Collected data
↓
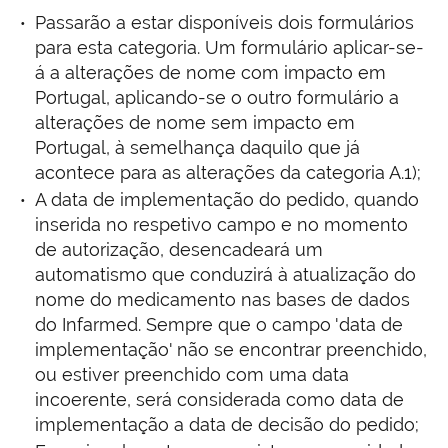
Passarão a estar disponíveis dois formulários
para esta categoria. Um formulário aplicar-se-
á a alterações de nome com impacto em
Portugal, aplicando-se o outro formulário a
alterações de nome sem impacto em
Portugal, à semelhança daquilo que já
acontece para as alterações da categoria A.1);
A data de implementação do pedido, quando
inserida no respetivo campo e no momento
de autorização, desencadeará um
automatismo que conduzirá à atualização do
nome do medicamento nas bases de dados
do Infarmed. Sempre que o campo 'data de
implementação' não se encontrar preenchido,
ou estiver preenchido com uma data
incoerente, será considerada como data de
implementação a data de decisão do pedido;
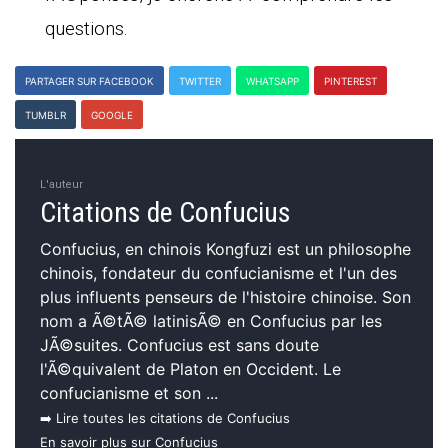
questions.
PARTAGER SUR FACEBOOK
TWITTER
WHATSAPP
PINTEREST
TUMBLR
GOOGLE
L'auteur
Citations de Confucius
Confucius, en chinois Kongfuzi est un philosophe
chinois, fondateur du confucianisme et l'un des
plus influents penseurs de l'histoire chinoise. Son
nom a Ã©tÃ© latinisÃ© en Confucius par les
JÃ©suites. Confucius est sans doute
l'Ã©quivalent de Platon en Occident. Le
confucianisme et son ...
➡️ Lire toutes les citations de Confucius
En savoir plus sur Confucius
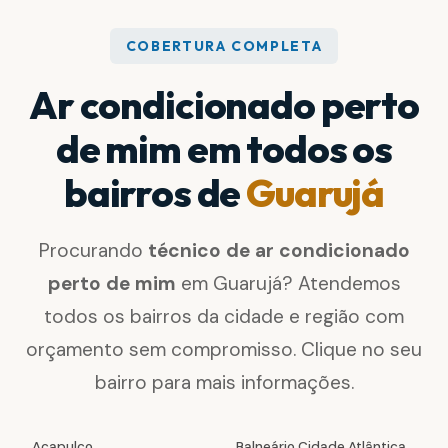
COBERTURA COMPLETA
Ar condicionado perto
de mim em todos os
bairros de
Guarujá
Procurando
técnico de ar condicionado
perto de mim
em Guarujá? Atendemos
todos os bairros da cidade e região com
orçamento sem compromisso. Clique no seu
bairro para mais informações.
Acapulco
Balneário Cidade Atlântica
↑
Task
Your task is to reproduce exactly the lines from the start of the data above through the line containing "inserida no respetivo campo e no momento", leaving every picture out.

Solution to this exercise
Passarão a estar disponíveis dois formulários
para esta categoria. Um formulário aplicar-se-
á a alterações de nome com impacto em
Portugal, aplicando-se o outro formulário a
alterações de nome sem impacto em
Portugal, à semelhança daquilo que já
acontece para as alterações da categoria A.1);
A data de implementação do pedido, quando
inserida no respetivo campo e no momento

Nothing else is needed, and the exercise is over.